Records from a data collection
******************************

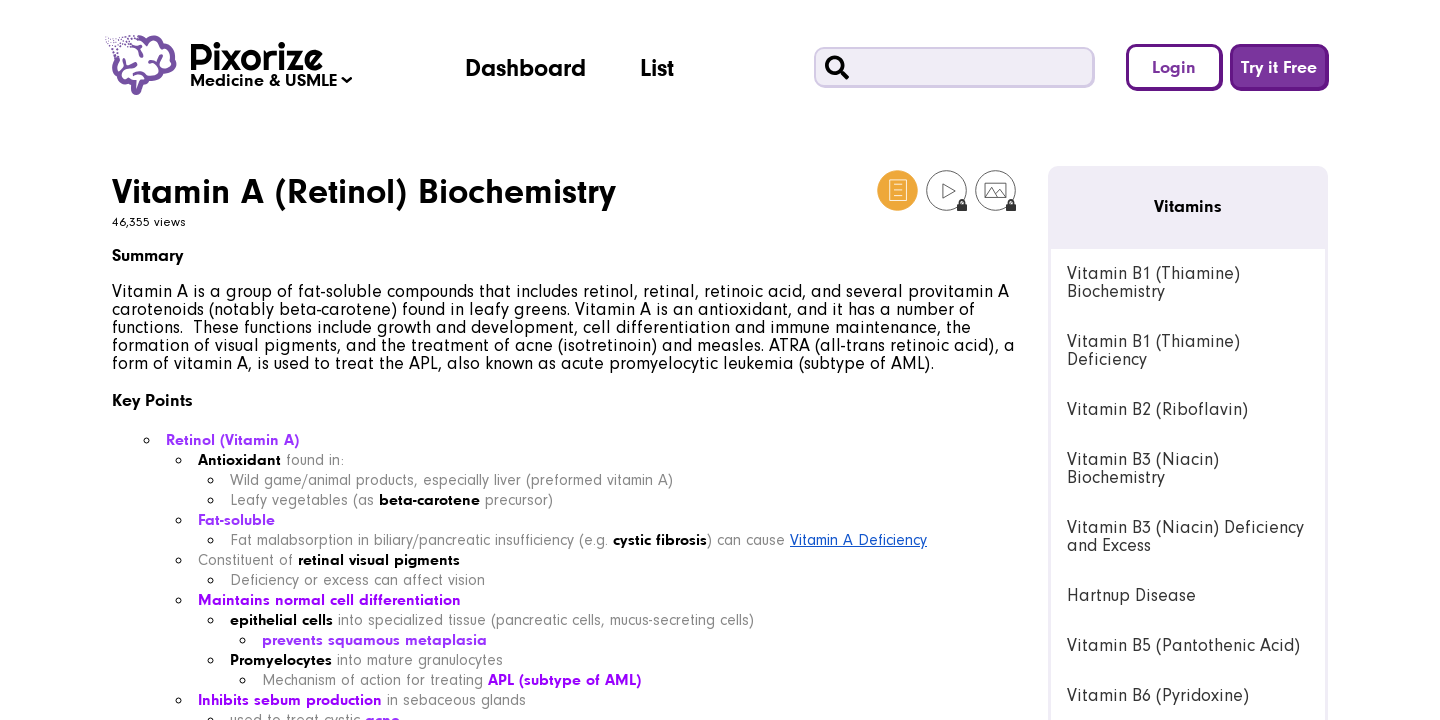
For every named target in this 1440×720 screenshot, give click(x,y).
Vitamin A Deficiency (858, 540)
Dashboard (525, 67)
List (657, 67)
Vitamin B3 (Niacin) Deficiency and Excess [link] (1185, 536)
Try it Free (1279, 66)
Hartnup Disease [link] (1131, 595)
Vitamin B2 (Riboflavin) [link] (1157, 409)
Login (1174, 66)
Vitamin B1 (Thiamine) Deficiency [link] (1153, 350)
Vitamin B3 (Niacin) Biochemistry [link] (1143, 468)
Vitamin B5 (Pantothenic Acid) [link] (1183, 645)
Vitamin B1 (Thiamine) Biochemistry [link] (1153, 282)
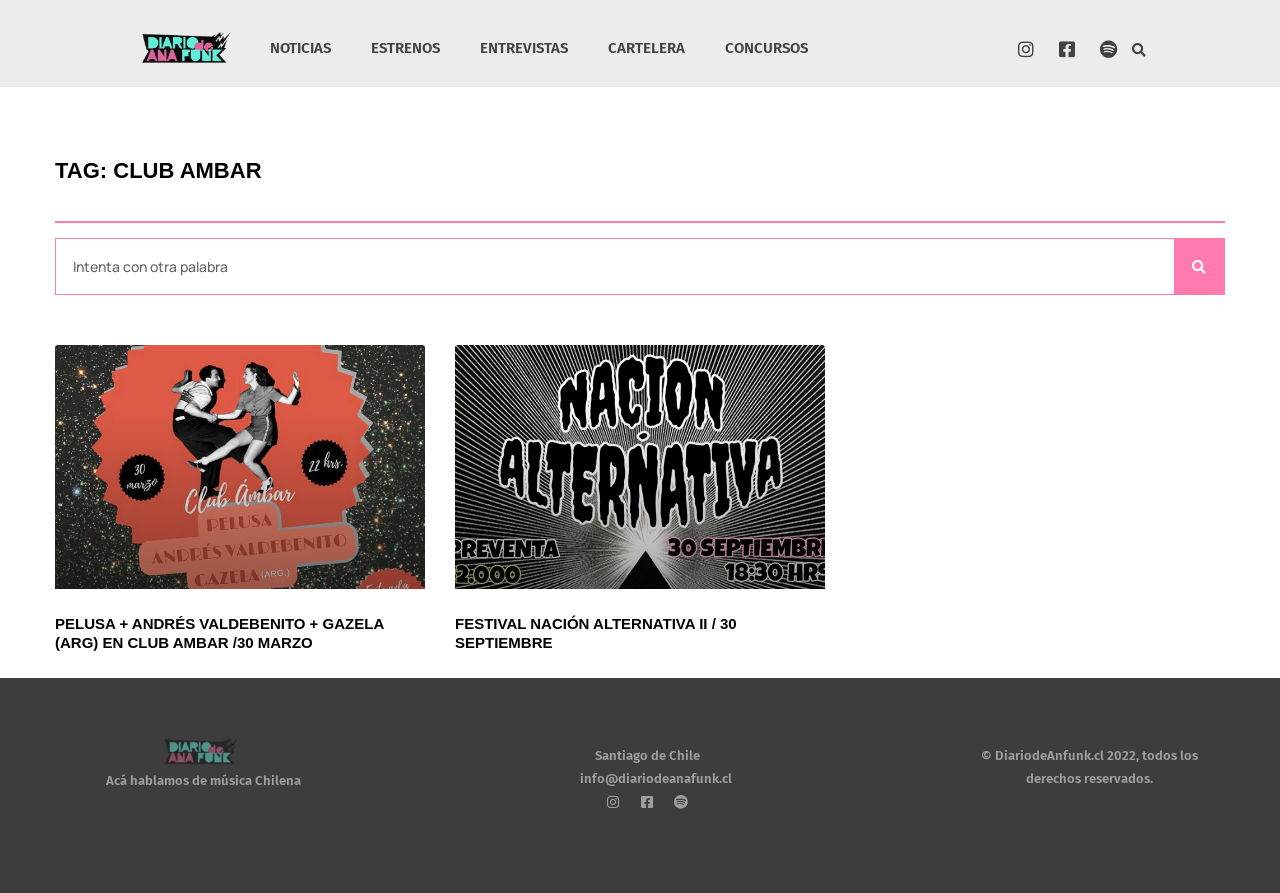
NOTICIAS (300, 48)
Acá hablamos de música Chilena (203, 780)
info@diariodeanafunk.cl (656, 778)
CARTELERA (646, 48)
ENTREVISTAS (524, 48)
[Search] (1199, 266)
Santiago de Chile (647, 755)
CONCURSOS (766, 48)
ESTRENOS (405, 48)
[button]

******************************

WHAT IS EXPECTED:
Output the lines of the data exactly, starting at the first and ending with the line that has "Vitamin B3 (Niacin) Biochemistry". Pictures are not part of it.

RESPONSE TO THIS EXERCISE:
For every named target in this 1440×720 screenshot, give click(x,y).
Vitamin A Deficiency (858, 540)
Dashboard (525, 67)
List (657, 67)
Vitamin B3 (Niacin) Deficiency and Excess [link] (1185, 536)
Try it Free (1279, 66)
Hartnup Disease [link] (1131, 595)
Vitamin B2 (Riboflavin) [link] (1157, 409)
Login (1174, 66)
Vitamin B1 (Thiamine) Deficiency [link] (1153, 350)
Vitamin B3 (Niacin) Biochemistry [link] (1143, 468)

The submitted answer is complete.